Bill Neukom stepped down as Managing General Partner and CEO of the Giants on Wednesday after being asked by team management to leave, as NBC Bay Area confirmed.
In the short term, this is just another nasty body blow to a beaten up season that's seen the dreams of repeating as World Champions quickly die.
But what does this mean in the long term for the Giants?
Well, potentially bad things based on the quote the San Jose Mercury-News' Mark Purdy dropped in his column yesterday
"Neukom's falling-out with the Executive Committee, the baseball sources said, began over how to spend the additional millions of dollars that flowed into team coffers after the World Series championship," Purdy wrote on Wednesday. "For example, one source says that since October, the Giants' merchandising revenue alone has increased by $1.5 million to $2 million per month over previous years. Ticket sales also boomed. The Giants have effectively sold out every game this season."
The kicker, though, is when Purdy writes that Neukom wanted to spend the extra cash from winning baseball games on, you know, winning more baseball games, by "increasing payroll and buying new technology for the baseball department."
Instead, the Executive Committee preferred to pump the money into a "rainy-day fund."
Now, as Grant Brisbee of McCovey Chronicles points out, you can spin those quotes just about any day you want. Maybe a "rainy-day fund" is supposed to be used for Tim Lincecum's gigantic new deal.
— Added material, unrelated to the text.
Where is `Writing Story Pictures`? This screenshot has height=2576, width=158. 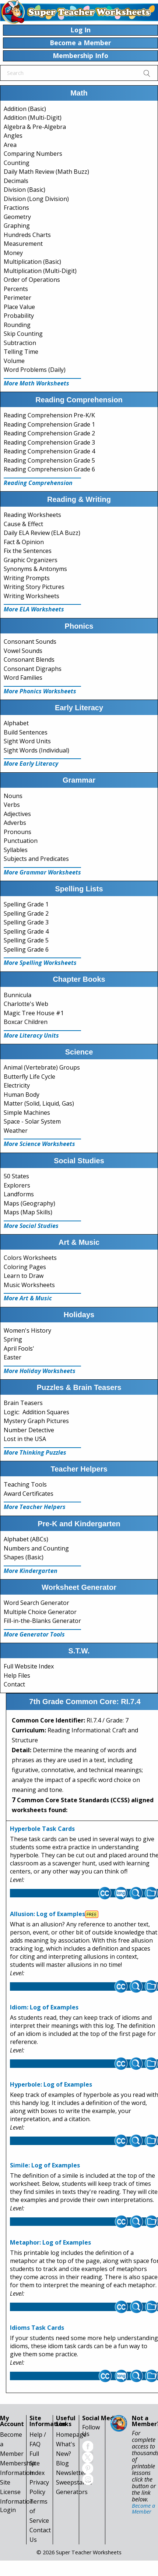 Writing Story Pictures is located at coordinates (34, 587).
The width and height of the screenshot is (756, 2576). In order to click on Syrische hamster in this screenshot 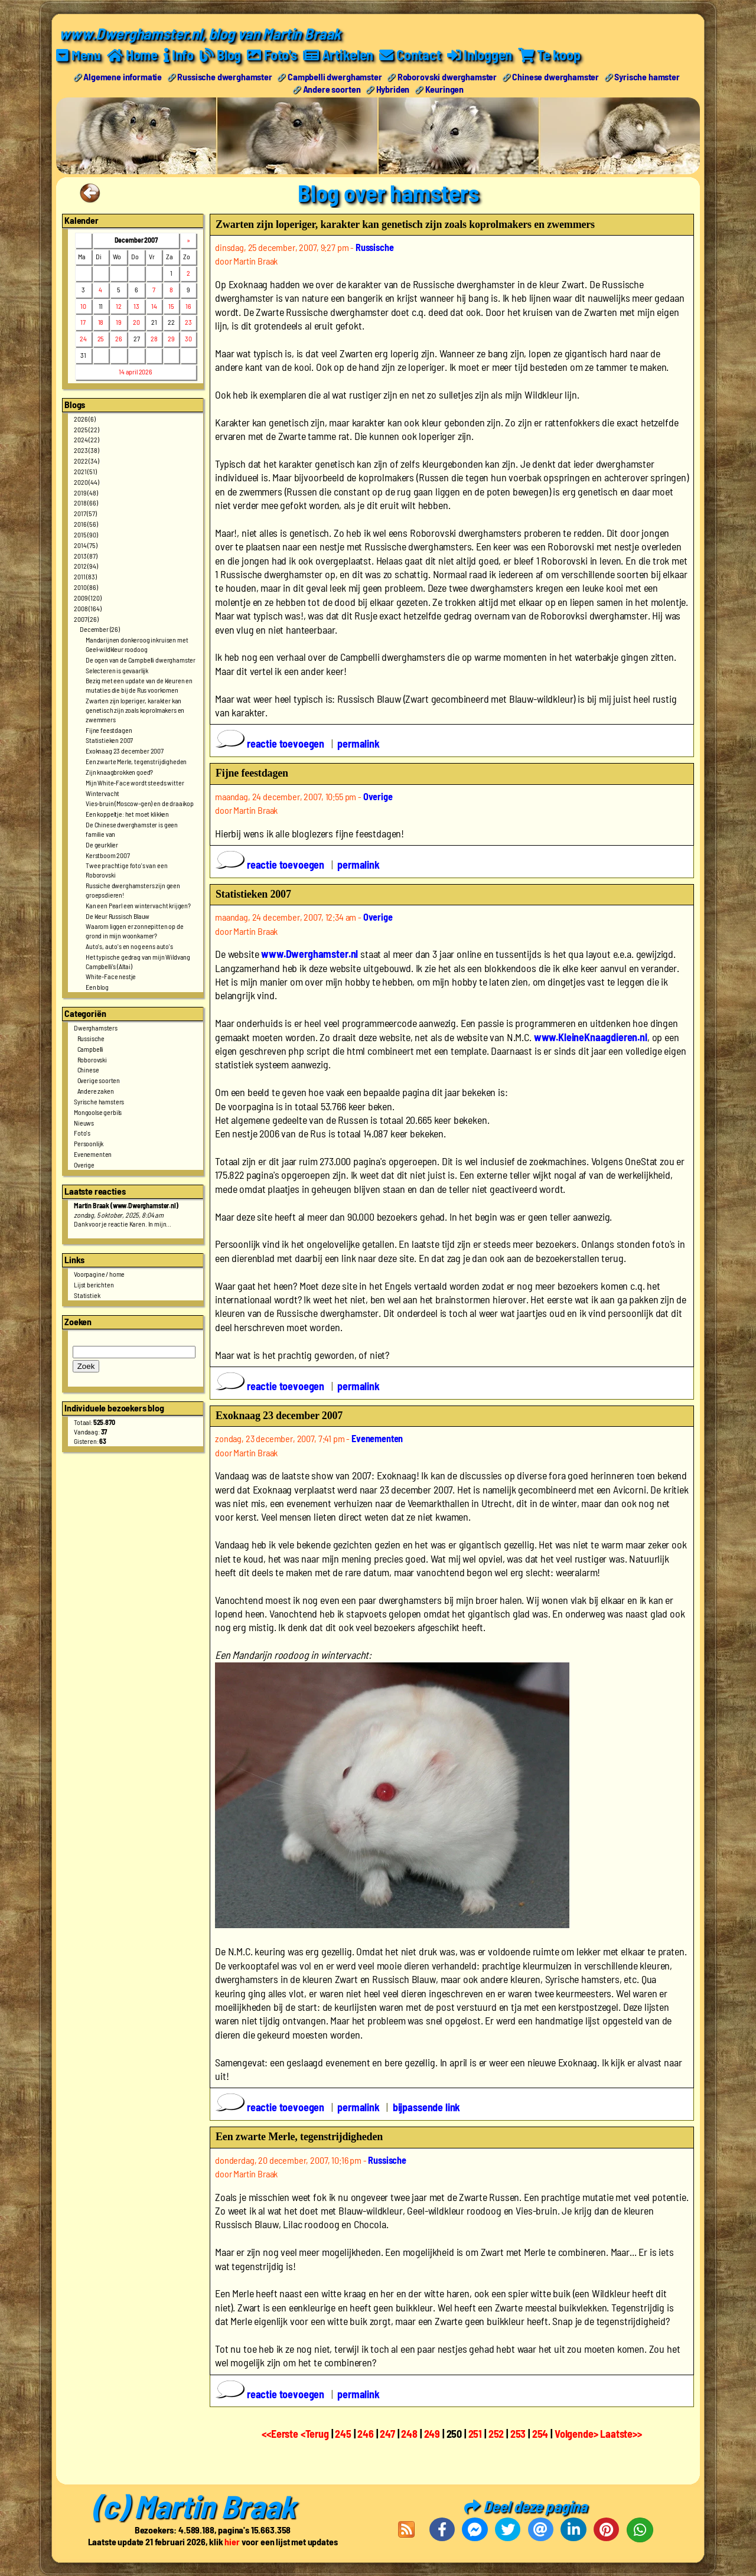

And perhaps "new technology" is a method of duplicating Aaron Rowand and his contract. (That would, by the way, be bad.)
But that's kind of a tough sell, given how the Giants have performed before and after Neukom taking over in 2008 -- the team hadn't won more than 76 games since 2004, but barring a total 0-fer collapse down the stretch will have won 80 or more games over the past three years.
Plus, he did bring the city it's first World Series championship, so that's kind of nice.
And while the feeling of championship awesomeness may linger for a while, Giants fans have to be wondering what's afoot here with respect to the long-term plans of the franchise.
Bean-counters are good and necessary in baseball. You just don't want them making every single decision related to a franchise's future, because all of a sudden profits become more important than winning, and a team's good fortune can circle down the drain faster than Brian Sabean can spend a couple million on a veteran outfielder.